**About this task**
Using the listing below, copy exactly the lines from the one containing "mercantilista lo que" to the one containing "llamamos STEM, como un espacio privilegiado.", both lines included, and no others.

(Information supplied)

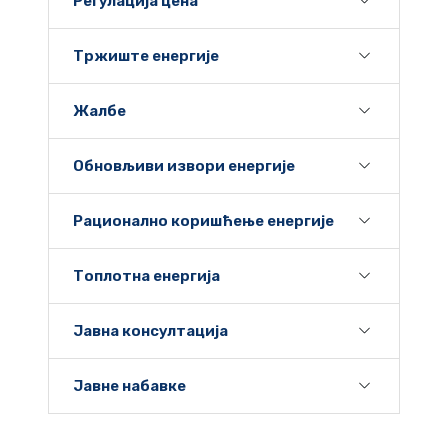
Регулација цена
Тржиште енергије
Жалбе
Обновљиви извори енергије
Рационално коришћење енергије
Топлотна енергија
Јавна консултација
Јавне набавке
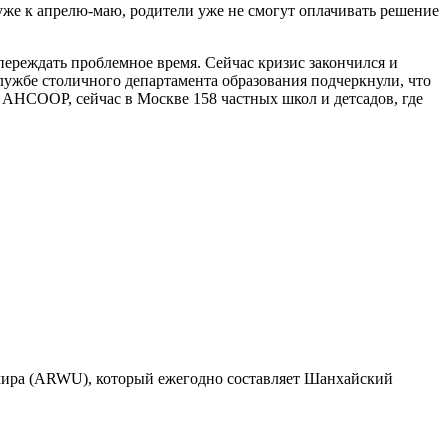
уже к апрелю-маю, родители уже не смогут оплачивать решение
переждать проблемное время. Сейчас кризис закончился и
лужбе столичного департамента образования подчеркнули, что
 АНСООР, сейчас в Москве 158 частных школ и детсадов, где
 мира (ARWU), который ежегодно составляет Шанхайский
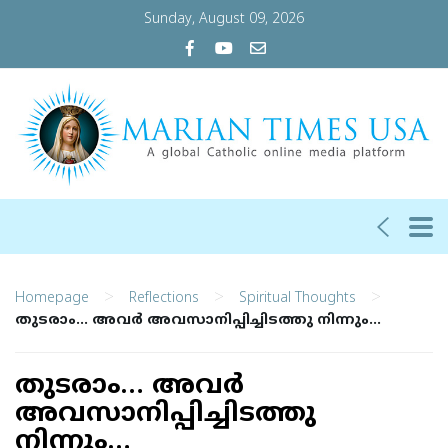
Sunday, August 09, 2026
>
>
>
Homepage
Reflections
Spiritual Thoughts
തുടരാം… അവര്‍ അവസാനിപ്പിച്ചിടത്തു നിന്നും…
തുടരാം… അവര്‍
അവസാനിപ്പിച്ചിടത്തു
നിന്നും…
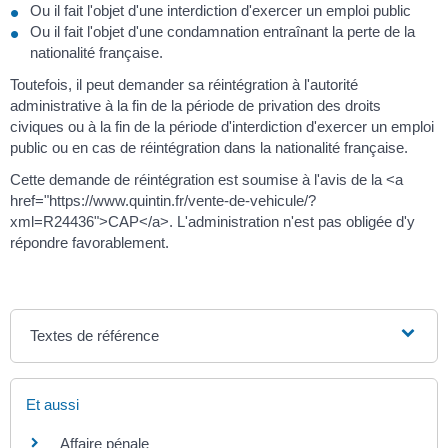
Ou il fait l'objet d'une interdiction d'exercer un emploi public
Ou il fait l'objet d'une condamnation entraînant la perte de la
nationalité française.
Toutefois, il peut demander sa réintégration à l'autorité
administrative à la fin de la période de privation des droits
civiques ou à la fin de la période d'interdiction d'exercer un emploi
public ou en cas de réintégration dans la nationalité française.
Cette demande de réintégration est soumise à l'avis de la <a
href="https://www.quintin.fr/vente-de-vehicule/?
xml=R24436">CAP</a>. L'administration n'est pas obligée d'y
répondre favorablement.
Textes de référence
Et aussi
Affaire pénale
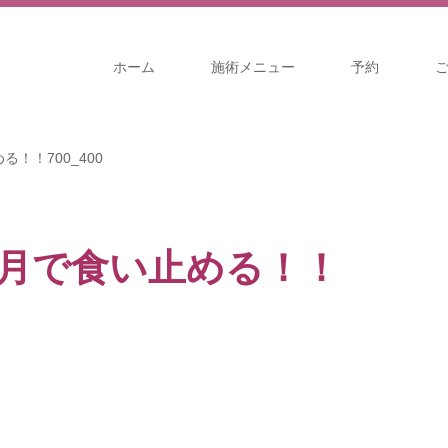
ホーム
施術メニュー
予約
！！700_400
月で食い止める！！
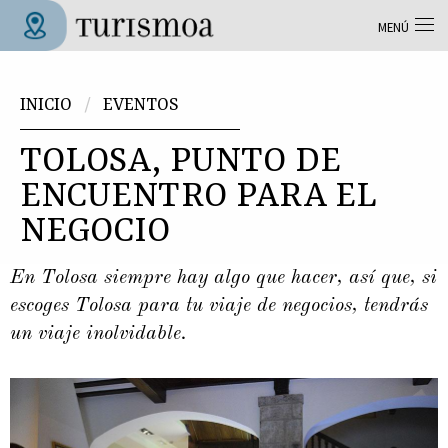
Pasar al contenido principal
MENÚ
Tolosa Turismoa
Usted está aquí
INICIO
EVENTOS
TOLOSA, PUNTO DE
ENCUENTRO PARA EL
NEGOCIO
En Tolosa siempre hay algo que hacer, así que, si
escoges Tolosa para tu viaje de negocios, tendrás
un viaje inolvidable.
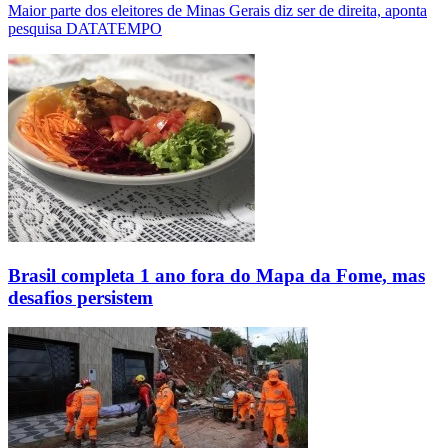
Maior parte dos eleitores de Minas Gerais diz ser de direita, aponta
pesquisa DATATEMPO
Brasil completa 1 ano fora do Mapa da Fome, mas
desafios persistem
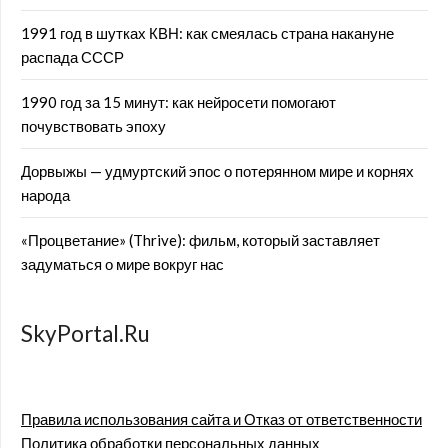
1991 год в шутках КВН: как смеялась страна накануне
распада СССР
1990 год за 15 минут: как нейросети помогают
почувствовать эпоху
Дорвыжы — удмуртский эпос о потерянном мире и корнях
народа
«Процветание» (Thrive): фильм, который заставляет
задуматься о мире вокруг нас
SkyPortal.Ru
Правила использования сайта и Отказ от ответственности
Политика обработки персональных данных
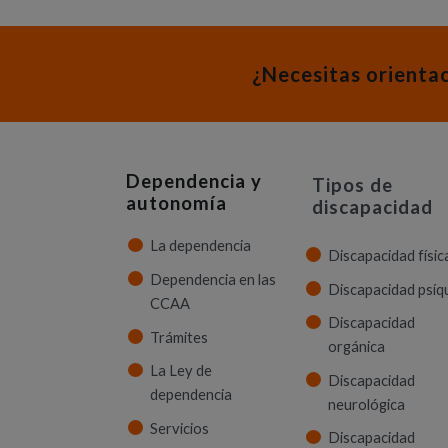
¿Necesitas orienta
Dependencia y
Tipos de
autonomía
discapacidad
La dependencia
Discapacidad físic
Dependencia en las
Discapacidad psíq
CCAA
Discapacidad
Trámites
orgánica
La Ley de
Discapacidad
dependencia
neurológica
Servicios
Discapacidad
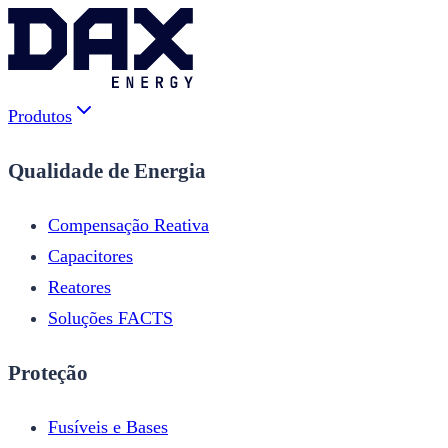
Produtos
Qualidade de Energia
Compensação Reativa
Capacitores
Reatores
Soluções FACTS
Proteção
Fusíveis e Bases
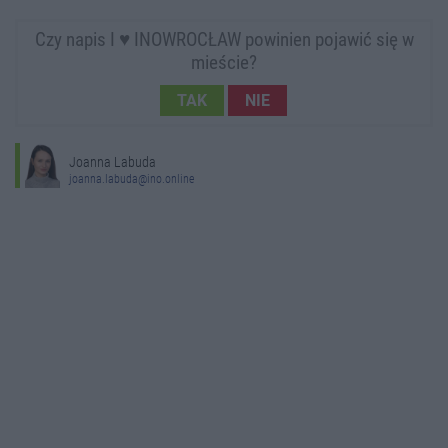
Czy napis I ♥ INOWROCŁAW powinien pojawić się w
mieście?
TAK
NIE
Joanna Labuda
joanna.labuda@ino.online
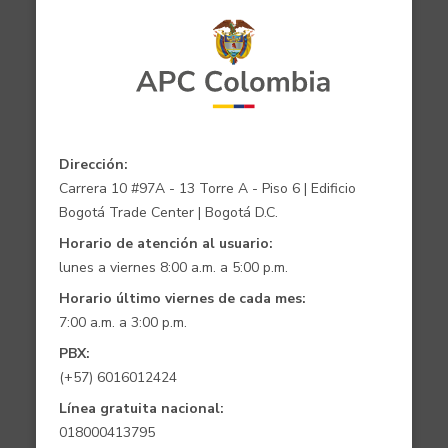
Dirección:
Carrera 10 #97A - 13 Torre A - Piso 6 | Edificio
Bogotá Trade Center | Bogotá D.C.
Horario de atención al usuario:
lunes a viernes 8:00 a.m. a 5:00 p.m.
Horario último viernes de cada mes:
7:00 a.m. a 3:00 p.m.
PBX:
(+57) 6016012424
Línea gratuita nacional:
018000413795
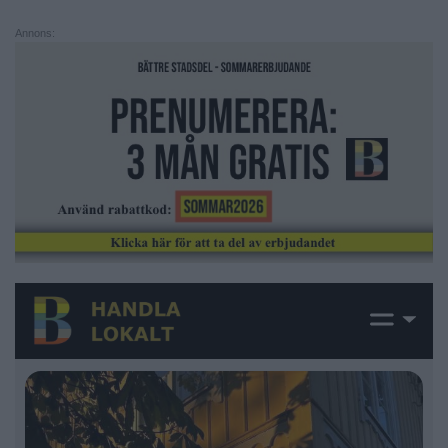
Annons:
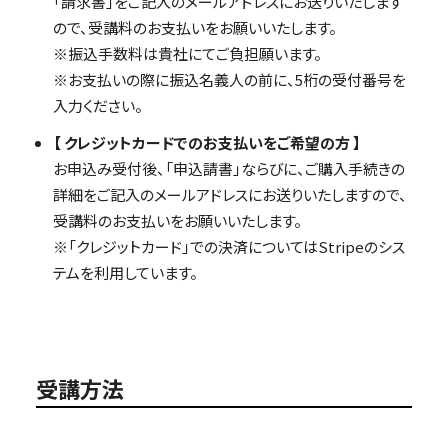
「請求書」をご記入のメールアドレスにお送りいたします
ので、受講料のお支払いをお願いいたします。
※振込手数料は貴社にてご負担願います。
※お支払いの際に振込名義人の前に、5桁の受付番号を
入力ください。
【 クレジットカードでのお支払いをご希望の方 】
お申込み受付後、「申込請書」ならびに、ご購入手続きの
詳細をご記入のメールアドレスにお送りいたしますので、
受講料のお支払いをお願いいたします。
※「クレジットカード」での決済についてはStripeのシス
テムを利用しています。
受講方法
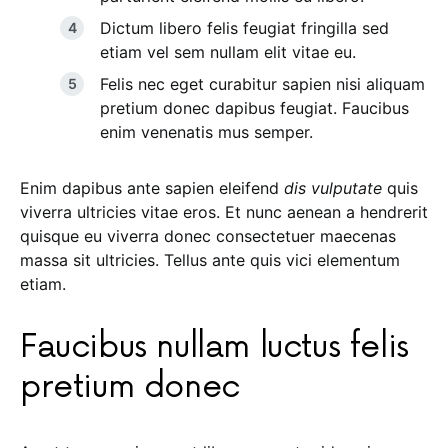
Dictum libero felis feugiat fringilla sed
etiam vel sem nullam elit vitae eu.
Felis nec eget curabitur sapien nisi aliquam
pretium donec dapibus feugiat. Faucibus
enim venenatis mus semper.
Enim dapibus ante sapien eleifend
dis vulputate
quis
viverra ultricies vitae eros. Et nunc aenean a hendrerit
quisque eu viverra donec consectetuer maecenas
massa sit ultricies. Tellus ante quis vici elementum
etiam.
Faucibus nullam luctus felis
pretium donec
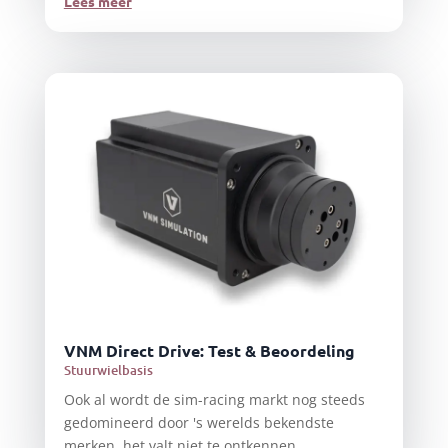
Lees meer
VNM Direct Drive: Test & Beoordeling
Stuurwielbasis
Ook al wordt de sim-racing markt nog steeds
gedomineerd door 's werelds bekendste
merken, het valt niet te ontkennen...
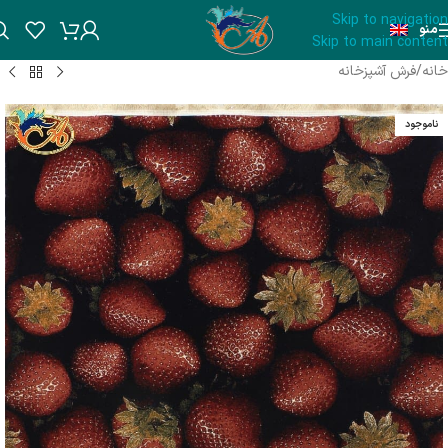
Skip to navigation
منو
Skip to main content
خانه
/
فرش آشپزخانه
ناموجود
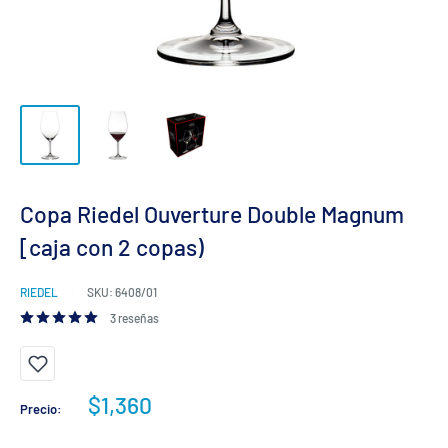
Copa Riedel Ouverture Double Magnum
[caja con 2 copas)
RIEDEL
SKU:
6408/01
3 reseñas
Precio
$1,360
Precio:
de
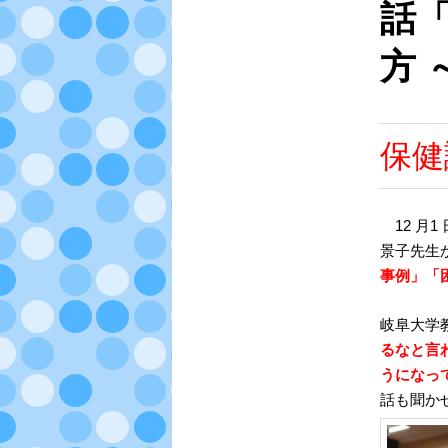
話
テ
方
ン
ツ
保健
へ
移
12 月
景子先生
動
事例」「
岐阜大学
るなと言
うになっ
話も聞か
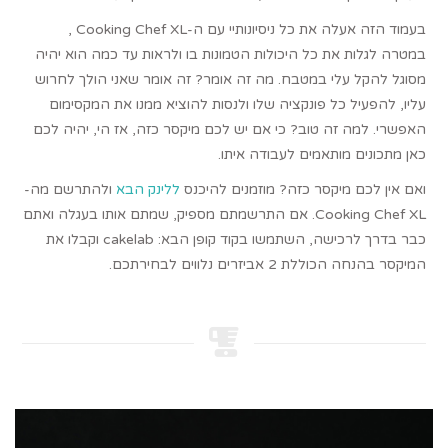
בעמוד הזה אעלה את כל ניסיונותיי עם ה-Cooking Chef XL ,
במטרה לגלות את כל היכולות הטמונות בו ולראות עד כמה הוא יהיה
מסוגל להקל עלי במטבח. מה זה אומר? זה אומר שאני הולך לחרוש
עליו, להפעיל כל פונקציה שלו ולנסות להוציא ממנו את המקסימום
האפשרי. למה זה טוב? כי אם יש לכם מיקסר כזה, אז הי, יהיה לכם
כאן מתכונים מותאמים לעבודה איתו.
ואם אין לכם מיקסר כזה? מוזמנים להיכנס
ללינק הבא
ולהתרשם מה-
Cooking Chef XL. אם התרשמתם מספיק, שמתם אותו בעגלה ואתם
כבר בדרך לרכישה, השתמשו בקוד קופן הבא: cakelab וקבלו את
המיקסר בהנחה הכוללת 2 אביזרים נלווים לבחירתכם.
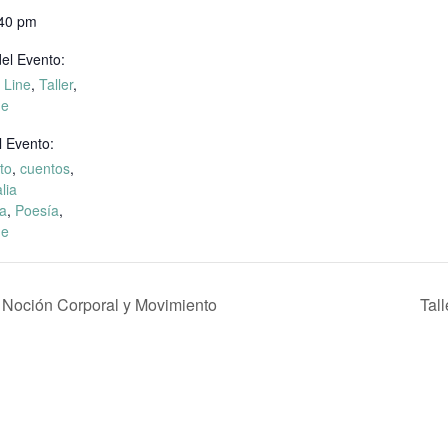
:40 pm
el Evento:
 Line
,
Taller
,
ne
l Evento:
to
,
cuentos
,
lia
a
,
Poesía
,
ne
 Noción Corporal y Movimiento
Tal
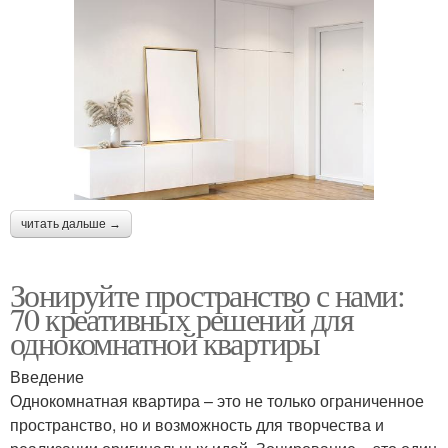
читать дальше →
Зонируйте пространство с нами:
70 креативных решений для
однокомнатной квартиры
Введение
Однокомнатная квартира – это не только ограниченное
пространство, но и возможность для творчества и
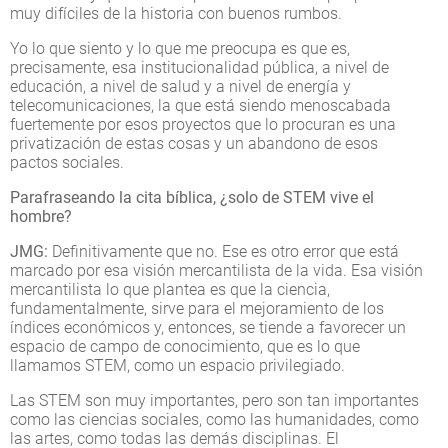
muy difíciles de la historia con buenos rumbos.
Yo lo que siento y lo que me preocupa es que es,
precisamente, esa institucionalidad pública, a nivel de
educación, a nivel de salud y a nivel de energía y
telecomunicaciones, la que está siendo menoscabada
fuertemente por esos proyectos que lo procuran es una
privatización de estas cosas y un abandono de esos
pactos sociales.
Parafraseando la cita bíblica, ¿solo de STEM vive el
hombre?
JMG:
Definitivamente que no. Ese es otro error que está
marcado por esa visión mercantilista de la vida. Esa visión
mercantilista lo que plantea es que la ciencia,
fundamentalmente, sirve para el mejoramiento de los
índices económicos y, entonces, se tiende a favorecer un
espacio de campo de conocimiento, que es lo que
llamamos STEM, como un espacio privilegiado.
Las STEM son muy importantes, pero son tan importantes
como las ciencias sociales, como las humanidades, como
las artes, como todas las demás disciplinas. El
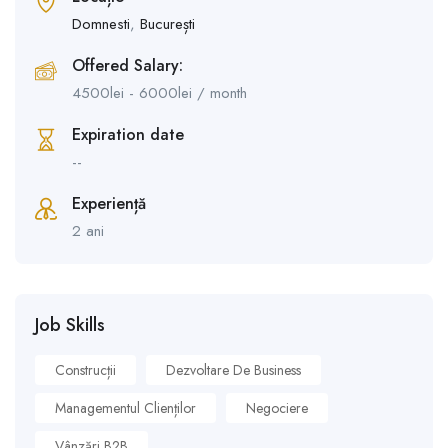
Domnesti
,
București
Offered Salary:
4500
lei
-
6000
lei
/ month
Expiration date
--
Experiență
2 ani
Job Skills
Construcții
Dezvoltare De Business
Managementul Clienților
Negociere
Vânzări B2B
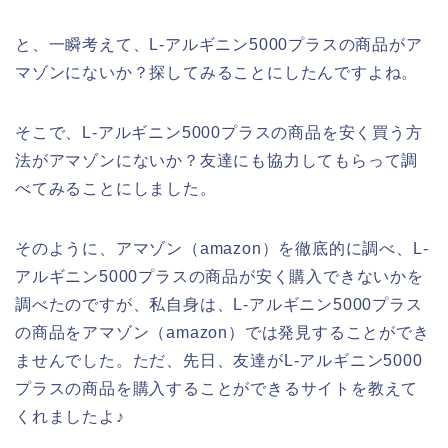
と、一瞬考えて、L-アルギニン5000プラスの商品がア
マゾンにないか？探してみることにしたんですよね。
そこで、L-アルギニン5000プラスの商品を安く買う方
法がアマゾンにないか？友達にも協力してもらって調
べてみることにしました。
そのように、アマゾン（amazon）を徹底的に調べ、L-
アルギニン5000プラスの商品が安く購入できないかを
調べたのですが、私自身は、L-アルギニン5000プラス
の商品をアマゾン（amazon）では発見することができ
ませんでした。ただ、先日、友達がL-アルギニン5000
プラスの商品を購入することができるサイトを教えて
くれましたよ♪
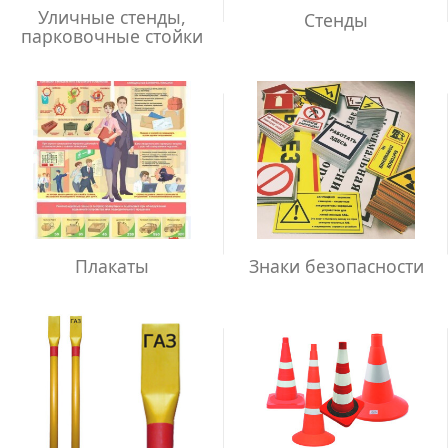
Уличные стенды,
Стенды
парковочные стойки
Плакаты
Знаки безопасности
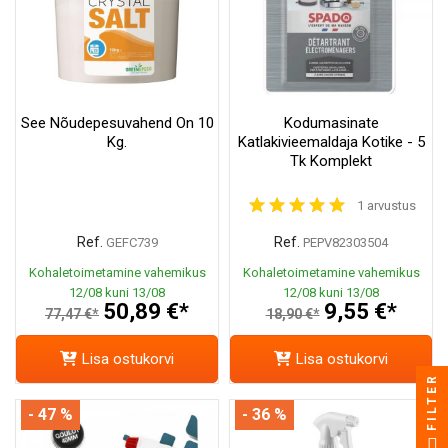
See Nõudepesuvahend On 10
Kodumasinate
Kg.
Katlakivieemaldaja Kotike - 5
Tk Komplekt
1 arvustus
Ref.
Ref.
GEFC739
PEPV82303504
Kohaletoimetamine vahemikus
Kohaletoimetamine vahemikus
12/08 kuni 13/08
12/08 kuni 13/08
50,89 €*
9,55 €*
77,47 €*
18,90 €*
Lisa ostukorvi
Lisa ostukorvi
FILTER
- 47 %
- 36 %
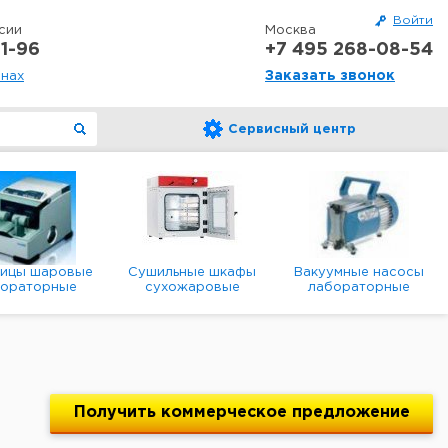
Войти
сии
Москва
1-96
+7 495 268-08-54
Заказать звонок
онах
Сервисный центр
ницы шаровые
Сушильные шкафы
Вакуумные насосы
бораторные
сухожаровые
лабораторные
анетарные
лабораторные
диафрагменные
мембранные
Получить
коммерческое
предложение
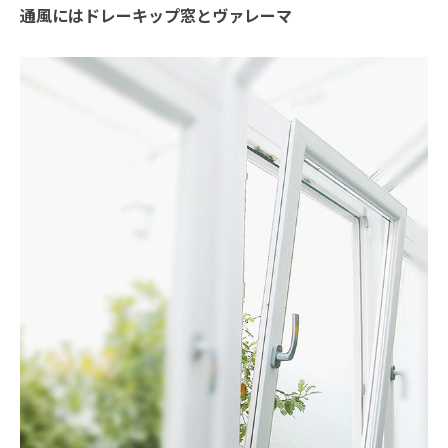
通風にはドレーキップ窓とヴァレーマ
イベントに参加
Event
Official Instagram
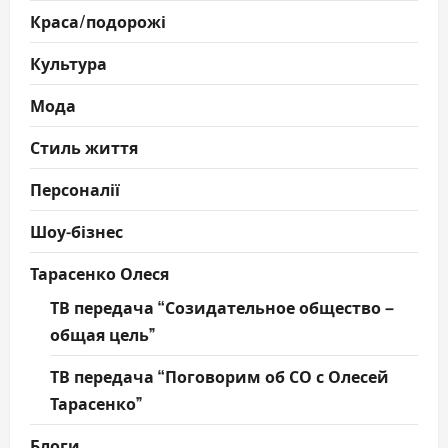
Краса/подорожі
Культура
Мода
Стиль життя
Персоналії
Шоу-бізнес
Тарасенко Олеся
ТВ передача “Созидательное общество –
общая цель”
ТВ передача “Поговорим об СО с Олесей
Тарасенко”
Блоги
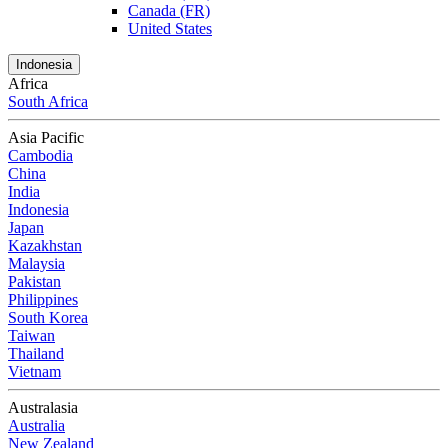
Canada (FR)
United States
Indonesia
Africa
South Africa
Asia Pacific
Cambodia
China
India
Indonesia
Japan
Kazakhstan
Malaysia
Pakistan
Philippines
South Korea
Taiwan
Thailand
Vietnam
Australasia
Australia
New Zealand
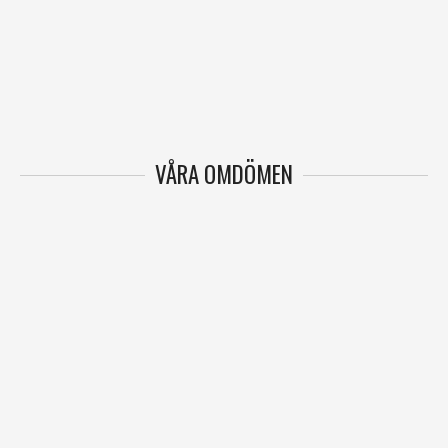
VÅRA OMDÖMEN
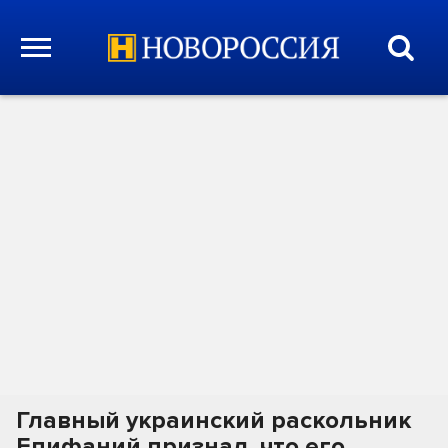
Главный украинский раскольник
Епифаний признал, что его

(End Information supplied)

**Result for this task**
mercantilista lo que plantea es que la ciencia,
fundamentalmente, sirve para el mejoramiento de los
índices económicos y, entonces, se tiende a favorecer un
espacio de campo de conocimiento, que es lo que
llamamos STEM, como un espacio privilegiado.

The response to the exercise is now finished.